• Goldman Sachs lifts price targets on a string of blue chips including BHP, RIO and FMG
  • Comes after its commodity team lifted 2024 iron ore price forecast by 22% to US$110/t
  • Materials up almost 2.5% as US Inflation

 

Goldman Sachs has followed its bullish call on iron ore prices, ramping up 2024 forecasts by 22%b to US$110/t, by lifting price targets on a suite of Australia’s largest mining companies.

The investment bank’s Aussie analysts Paul Young and Caleb Heiner have responded to GS’ larger commodity call by ratcheting up its price targets across the top bulk stocks.

Its buys Rio Tinto (ASX:RIO), BHP (ASX:BHP) and Champion Iron (ASX:CIA) have seen their price targets lifted from $126.50, $46.50 and $7.20 a share respectively to $136.10, $49.90 and $8.30 a share.

Fortescue (ASX:FMG) remains a sell for Goldman on valuation, but its price target has been lifted from $16.30 to $18.10 with realisations for its lower grade iron ore also expected to remain stronger over the short term.

MinRes (ASX:MIN) meanwhile has seen its price target cut from $51 to $49 and remains a sell, but that is heavily due to lower lithium prices.

Goldman Sachs are seeing a 40Mt deficit in the iron ore market in 2023, with a balanced market rather than a surplus seen in 2024 on the basis of lower than expected supply out of Australia and Brazil.

“Also of note is iron ore inventories in China remain low, with stocks at steel mills at just 16 days currently (vs. a 24 day 5-year average) and port stocks are at 5-year lows, before expected seasonal restocking ahead of the Chinese New Year in early/mid Feb 2024,” Young and Heiner said in a note yesterday.

 

Will lower or higher grade win out?

In the short term lower grade iron ore is expected to continue to fetch prices close to 62% Fe benchmark fines, thanks to weak margins for China’s steelmakers, who are feeling the pinch from the high price of raw materials like iron ore and met coal.

“Our view of a balanced iron ore market, ongoing low Chinese steel mill margins, and relatively subdued DM steel demand and prices in 2024 means that low grade 58% Fe should continue to outperform high grade 65%/lump/pellets over the near term due to the steel industry’s ongoing focus on reducing costs,” Young and Heiner said.

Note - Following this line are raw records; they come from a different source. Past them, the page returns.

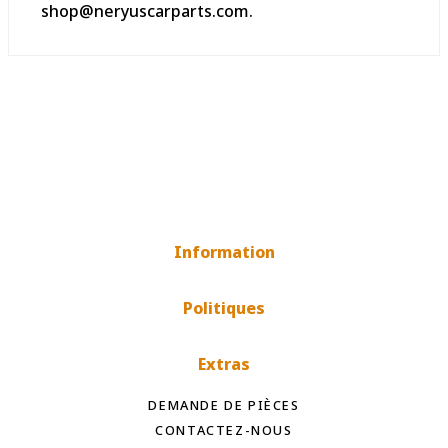
shop@neryuscarparts.com.
Information
Politiques
Extras
DEMANDE DE PIÈCES
CONTACTEZ-NOUS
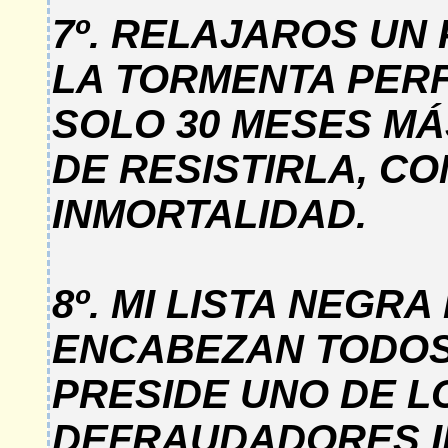
7º. RELAJAROS UN
LA TORMENTA PER
SOLO 30 MESES MÁS
DE RESISTIRLA, CO
INMORTALIDAD.
8º. MI LISTA NEGR
ENCABEZAN TODOS
PRESIDE UNO DE 
DEFRAUDADORES I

That’s good for Fortescue and MinRes, both of whom supply ore grades well below mid-grade levels, though FMG is trying to reconfigure its mix with the recent opening of the Iron Bridge magnetite mine.

With a two year ramp up to 22Mtpa, the operation is expected to eventually make 10% of its product mix a 67% plus magnetite concentrate, suited for direct reduced iron plants.

Young and Heiner say they remain more bullish on miners with higher grade profiles for the medium and longer term as efforts to reduce steel industry emissions come to the fore.

“We remain more bullish on high grade over the medium to long run due to the global steel industry’s increased focus on decarbonisation which requires lower impurity higher grade iron ore,” they said.

“RIO & CIA offer investors the best high grade Fe production growth; RIO through the expansion of the Rhodes Ridge, Labrador iron ore and Simandou deposits, and CIA through the expansion of Bloom Lake.”

Iron ore punched through the US$130/t mark, rising over 2% in Singapore today to hit US$131/t for 62% Fe futures.

That helped FMG, BHP and Rio to respective gains of 3.45%, 1.78% and 2.55%, with Champion Iron 2.96% higher.

At a market cap of over $4.1 billion, CIA is now trading agonisingly close to an all time high, while $77 billion FMG is less than a dollar shy of its historic top despite concerns from analysts around the direction of its green energy plans and executive turnover.

The materials sector more generally gained almost 2.5%, led by strong runs in gold and battery metals as a positive 3.2% YoY inflation number in the USA raised hopes of higher prices for bullion as treasury yields fall and stronger demand for electric vehicles if it prompts the US Fed to lower rates.